When Is It Too Late to Freeze Your Eggs?

When Is It Too Late to Freeze Your Eggs?

If you think you might like to get pregnant in the future, but you aren’t ready to do so right now, you might think about freezing your eggs for future use. A few years ago, Facebook and Apple made headlines by offering an egg-freezing benefit to employees, presumably so they could focus on their careers now and still have a baby later. But the reality is more complicated.

Egg-freezing was originally seen as an experimental technique for people who stood to lose their fertility — women who were about to start cancer treatment, perhaps. It’s a similar process as the one that occurs when a person donates their eggs. But over the last decade or two, it has been marketed as a girlboss move, a thing you can do to focus on your career or take your time finding the right partner. (Our friends at Jezebel have more on the problematic marketing.)

Even if you know for sure that you want to freeze your eggs, you have a big decision to make: when? A new study published in Fertility and Sterility found that people who froze their eggs had lower-than-expected chances of getting pregnant, either because they didn’t freeze enough eggs in the first place or because they waited too long.

Odds may be best if you’re younger than 38

The new study, which followed 543 people, found that the best success rates were in those who were younger than 38 when they froze their eggs, and those who thawed at least 20 eggs when they were ready to try to get pregnant.

(To get 20 eggs in the first place, you may need to do more than one egg-retrieval cycle when you are freezing the eggs.

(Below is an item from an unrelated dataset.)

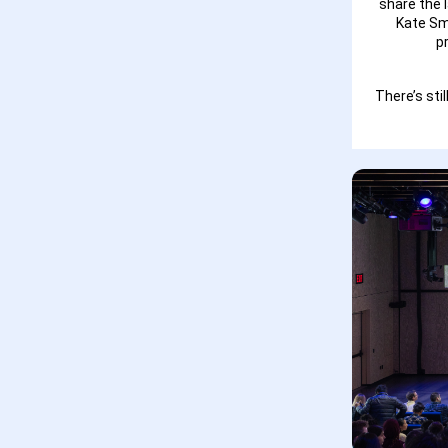
share the 
Kate Sm
p
There’s st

Each cycle costs around $US10,000 ($13,882), the New York Times reports.)

Even so, freezing your eggs when you’re younger doesn’t guarantee a baby. Even the group with the best chances, in the study, only had a 51% live birth rate, and some needed to do more than one transfer cycle before they had a successful pregnancy. People who froze their eggs at an older age, or who did not use as many eggs, had lower success rates. The overall success rate was just 39% when you consider people of all ages in the study.

An earlier study looked at the question a different way: They used known estimates of success rates, but also considered the age of the eggs themselves when they were used (storing them longer decreases success rates) and the likelihood that a person would eventually want to use their frozen eggs. That study found that freezing your eggs between ages 30-34 gave you the best chance at having a baby, if you know you will want to use the eggs.

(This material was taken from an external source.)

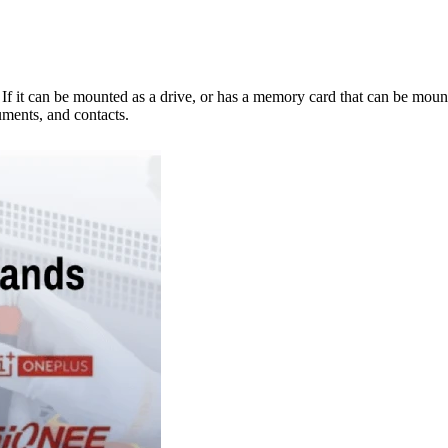
e. If it can be mounted as a drive, or has a memory card that can be mo
ments, and contacts.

But they also found that, if you’re comparing people who do freeze their eggs to people who decide not to, that you have a bit more time. Age 37 is where freezing becomes most cost-effective. Success rates are still high enough that it may be worthwhile, and if you’ve gotten to age 37 and haven’t had a baby yet, you may want to freeze your eggs. (Remember, another possible scenario is that you think about freezing your eggs at age 32 and then end up having a baby the old-fashioned way a few years later.)

So these studies suggest that if you’re going to freeze your eggs, you still have pretty good chances if you do it before you’re out of your mid-thirties. But egg freezing doesn’t guarantee a baby, and there are other risks and considerations that you’ll want to talk through with your doctor.